Data entries:
════
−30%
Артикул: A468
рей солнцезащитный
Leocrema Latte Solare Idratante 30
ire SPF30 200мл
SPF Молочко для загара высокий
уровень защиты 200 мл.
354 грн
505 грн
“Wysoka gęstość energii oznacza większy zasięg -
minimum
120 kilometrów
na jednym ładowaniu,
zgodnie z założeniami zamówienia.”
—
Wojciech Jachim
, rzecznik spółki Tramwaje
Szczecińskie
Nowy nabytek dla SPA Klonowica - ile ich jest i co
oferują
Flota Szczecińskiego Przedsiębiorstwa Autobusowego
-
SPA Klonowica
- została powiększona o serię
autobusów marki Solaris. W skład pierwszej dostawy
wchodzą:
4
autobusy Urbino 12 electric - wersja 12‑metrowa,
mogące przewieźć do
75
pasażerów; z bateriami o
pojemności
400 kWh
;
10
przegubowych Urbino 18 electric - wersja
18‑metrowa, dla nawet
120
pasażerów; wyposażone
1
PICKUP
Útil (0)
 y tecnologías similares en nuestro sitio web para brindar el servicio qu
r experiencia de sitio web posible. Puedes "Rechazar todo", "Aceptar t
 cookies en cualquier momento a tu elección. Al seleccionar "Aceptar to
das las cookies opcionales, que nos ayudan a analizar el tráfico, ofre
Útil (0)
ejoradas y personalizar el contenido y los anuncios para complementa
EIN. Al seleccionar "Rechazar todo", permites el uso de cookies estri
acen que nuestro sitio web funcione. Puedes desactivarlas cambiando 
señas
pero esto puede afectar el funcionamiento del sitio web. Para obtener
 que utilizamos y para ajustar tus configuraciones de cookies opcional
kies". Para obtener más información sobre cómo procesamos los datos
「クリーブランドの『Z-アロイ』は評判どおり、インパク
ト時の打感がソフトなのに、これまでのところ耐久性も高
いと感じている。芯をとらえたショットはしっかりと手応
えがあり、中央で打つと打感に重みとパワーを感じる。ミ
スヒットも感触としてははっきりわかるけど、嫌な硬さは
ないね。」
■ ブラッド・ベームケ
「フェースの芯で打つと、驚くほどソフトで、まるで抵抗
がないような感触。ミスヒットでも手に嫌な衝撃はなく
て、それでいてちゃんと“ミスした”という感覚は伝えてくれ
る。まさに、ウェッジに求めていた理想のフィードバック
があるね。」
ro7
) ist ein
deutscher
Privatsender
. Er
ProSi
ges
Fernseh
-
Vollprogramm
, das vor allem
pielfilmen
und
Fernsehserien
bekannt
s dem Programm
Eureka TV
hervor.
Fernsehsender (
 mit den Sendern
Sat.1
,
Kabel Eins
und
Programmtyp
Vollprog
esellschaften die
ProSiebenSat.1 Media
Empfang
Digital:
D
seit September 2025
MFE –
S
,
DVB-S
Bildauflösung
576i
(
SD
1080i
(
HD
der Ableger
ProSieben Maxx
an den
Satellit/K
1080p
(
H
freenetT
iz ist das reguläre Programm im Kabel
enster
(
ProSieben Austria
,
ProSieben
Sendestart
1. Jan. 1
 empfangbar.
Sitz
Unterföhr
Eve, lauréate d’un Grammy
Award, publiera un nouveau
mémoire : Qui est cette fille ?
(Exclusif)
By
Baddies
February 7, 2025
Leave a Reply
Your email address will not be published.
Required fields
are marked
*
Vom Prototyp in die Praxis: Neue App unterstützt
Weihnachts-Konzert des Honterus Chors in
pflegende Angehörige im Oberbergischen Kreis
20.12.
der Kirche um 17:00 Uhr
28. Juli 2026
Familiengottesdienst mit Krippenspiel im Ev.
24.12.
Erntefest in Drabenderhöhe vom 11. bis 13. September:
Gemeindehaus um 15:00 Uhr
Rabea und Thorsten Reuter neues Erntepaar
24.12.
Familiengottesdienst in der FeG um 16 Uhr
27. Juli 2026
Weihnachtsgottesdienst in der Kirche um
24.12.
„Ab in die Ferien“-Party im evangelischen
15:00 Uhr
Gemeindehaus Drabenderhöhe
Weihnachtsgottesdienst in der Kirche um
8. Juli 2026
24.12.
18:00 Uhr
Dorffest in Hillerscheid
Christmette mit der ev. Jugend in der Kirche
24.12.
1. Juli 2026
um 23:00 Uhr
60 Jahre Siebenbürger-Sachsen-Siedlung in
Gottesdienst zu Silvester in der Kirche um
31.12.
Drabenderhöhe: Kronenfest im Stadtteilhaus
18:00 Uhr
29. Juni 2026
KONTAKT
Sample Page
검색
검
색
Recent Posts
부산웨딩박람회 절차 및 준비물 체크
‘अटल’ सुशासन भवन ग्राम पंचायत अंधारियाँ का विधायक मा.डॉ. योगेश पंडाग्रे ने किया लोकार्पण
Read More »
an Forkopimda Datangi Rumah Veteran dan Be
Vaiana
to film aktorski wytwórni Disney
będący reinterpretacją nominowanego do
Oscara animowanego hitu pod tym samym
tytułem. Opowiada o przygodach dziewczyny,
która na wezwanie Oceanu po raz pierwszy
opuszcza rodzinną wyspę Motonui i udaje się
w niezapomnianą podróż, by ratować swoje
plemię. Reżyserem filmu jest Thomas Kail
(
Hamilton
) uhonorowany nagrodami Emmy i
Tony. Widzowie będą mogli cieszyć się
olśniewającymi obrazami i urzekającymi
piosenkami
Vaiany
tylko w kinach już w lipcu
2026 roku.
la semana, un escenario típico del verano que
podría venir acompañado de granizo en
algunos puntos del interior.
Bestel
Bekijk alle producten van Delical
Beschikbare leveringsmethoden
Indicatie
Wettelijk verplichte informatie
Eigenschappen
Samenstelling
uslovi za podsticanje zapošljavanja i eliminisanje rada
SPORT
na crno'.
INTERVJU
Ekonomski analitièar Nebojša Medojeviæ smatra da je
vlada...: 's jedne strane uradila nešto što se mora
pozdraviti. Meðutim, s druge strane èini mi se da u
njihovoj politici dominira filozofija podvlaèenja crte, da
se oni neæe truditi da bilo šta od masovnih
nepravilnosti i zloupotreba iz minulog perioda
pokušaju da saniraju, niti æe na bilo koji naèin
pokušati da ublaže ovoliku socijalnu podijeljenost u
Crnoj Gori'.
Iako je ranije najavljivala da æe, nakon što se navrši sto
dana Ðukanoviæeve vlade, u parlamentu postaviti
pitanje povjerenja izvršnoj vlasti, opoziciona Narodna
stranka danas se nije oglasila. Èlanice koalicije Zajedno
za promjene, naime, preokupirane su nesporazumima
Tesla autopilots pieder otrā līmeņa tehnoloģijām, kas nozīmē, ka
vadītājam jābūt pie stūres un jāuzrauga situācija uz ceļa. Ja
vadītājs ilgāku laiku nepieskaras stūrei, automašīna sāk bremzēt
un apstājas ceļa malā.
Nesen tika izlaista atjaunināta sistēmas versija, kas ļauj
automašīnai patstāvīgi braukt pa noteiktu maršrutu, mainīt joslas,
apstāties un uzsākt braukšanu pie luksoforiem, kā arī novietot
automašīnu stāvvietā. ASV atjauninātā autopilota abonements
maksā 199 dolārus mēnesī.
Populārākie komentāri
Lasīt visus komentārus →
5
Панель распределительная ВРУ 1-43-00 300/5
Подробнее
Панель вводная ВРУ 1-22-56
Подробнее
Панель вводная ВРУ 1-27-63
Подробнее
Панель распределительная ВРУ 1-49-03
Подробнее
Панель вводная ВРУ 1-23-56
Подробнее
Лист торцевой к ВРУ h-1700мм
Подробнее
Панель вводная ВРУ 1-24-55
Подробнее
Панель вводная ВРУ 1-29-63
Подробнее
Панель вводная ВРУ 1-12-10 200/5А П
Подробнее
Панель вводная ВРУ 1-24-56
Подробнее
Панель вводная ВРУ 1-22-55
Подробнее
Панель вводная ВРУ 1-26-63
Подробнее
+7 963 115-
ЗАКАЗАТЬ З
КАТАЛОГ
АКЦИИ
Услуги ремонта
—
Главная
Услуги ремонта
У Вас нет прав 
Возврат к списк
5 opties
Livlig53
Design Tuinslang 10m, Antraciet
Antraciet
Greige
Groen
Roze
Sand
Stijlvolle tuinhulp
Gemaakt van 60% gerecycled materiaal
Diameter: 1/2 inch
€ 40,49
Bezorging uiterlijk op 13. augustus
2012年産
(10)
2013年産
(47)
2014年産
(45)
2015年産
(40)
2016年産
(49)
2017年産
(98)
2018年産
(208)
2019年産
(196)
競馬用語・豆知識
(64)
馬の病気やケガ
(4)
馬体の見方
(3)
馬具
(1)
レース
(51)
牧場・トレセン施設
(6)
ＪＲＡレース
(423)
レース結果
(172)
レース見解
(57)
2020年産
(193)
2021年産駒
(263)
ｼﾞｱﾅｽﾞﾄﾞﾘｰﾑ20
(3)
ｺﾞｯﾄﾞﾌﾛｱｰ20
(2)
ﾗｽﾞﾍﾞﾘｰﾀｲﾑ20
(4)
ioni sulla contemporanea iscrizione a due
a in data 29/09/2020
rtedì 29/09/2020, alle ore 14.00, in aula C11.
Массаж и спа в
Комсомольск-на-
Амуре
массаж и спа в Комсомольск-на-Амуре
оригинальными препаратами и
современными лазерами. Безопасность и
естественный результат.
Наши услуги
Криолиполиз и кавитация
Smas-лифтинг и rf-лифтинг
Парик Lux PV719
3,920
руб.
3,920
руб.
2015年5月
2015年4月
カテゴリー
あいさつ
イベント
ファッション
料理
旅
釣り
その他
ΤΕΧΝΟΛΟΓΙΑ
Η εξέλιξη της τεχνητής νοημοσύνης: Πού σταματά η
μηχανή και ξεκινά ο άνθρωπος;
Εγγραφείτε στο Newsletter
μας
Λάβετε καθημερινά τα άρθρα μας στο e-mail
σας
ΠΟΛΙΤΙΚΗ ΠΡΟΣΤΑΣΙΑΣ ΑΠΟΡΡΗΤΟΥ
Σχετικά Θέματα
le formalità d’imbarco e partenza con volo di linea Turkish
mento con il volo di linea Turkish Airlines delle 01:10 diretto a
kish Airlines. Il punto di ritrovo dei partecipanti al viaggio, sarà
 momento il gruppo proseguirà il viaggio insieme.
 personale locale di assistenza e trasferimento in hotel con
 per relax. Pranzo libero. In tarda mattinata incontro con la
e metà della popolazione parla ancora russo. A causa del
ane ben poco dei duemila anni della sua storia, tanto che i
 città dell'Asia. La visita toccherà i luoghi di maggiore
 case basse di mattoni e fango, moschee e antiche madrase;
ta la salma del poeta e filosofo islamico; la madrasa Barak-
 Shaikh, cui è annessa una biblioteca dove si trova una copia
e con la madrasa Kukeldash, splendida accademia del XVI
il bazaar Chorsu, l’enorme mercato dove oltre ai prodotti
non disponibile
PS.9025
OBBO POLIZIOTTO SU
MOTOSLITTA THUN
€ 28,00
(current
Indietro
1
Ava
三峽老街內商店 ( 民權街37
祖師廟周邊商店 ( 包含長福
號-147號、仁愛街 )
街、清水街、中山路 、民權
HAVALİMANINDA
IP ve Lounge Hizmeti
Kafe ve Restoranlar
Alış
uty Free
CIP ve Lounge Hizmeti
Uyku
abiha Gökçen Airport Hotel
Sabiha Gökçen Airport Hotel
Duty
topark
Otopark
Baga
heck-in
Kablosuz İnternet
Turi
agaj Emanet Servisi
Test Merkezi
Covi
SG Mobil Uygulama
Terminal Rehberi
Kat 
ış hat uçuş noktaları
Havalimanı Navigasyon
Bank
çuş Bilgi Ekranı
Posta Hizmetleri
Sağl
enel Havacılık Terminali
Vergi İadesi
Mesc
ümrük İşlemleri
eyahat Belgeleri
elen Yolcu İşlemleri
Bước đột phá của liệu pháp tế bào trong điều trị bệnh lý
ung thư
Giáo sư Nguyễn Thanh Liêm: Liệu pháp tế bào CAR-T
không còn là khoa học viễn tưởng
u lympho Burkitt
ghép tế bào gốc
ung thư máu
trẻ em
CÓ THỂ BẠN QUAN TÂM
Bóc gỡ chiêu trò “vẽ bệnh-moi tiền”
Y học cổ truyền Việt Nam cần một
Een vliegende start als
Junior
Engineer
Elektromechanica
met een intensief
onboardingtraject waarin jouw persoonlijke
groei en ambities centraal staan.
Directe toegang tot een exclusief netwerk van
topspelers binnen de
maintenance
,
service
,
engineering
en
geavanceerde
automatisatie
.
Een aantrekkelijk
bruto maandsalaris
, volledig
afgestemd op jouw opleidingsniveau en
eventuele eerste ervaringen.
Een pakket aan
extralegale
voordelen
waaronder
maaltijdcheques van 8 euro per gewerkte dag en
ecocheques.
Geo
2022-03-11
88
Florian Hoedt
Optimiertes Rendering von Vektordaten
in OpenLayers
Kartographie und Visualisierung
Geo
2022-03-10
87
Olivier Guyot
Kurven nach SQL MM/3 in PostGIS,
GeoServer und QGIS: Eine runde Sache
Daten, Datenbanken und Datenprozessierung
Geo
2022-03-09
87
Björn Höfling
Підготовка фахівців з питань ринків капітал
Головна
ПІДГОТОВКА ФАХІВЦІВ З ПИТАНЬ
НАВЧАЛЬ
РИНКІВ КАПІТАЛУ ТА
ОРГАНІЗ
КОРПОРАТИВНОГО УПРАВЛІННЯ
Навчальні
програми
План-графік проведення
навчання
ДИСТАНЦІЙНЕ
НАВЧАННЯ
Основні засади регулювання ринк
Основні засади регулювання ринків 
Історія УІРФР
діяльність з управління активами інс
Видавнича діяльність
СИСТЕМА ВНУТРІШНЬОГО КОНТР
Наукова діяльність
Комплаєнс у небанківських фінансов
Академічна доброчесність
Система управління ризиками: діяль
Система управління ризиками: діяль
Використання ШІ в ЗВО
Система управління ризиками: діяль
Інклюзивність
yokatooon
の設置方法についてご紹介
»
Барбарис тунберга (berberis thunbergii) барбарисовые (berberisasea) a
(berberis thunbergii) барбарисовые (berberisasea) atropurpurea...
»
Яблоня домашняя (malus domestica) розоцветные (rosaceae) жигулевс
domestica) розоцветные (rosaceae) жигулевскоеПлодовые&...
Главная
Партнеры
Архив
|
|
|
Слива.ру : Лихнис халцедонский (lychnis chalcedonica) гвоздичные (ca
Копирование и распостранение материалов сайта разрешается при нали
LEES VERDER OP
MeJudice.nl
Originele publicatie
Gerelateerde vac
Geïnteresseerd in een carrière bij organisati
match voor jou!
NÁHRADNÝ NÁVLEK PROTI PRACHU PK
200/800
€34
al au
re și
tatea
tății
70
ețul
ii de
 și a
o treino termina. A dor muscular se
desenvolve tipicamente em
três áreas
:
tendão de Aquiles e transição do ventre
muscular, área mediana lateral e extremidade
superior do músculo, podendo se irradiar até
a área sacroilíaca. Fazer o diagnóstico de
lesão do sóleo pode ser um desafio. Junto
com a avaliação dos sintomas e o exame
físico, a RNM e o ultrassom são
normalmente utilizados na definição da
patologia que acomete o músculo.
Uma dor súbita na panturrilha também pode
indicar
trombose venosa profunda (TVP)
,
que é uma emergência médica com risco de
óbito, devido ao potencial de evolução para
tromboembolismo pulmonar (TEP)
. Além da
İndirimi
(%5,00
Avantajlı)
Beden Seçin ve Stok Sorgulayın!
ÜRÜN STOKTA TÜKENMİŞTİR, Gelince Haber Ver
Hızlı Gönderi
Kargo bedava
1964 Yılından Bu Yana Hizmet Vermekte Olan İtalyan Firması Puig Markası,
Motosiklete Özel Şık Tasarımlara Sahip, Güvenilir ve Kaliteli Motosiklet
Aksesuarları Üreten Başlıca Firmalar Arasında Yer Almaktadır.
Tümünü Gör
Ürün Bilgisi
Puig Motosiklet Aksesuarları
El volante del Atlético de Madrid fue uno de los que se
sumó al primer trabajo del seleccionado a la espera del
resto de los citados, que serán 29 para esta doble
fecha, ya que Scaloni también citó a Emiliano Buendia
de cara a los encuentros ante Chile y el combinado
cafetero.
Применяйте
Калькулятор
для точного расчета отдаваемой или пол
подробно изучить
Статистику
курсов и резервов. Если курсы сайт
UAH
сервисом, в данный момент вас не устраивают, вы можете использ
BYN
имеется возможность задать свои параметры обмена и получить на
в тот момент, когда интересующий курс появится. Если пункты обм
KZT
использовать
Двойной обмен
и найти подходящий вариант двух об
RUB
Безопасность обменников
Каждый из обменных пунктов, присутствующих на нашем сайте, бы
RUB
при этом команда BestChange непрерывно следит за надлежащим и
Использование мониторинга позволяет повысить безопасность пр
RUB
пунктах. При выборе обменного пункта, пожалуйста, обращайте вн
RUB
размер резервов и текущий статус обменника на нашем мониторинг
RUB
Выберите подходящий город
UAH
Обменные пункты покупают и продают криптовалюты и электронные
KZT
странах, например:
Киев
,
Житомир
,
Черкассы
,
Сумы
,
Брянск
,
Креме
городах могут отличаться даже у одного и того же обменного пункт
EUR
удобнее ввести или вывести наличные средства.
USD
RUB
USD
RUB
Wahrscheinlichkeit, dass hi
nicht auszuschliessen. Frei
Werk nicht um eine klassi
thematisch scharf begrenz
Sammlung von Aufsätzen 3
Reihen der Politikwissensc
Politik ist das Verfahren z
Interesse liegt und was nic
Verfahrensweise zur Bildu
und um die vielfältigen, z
════
__Problem__. Wherever a line in the data above holds the word "della", copy that line.

__Solution to this exercise__.
e metà della popolazione parla ancora russo. A causa del
ane ben poco dei duemila anni della sua storia, tanto che i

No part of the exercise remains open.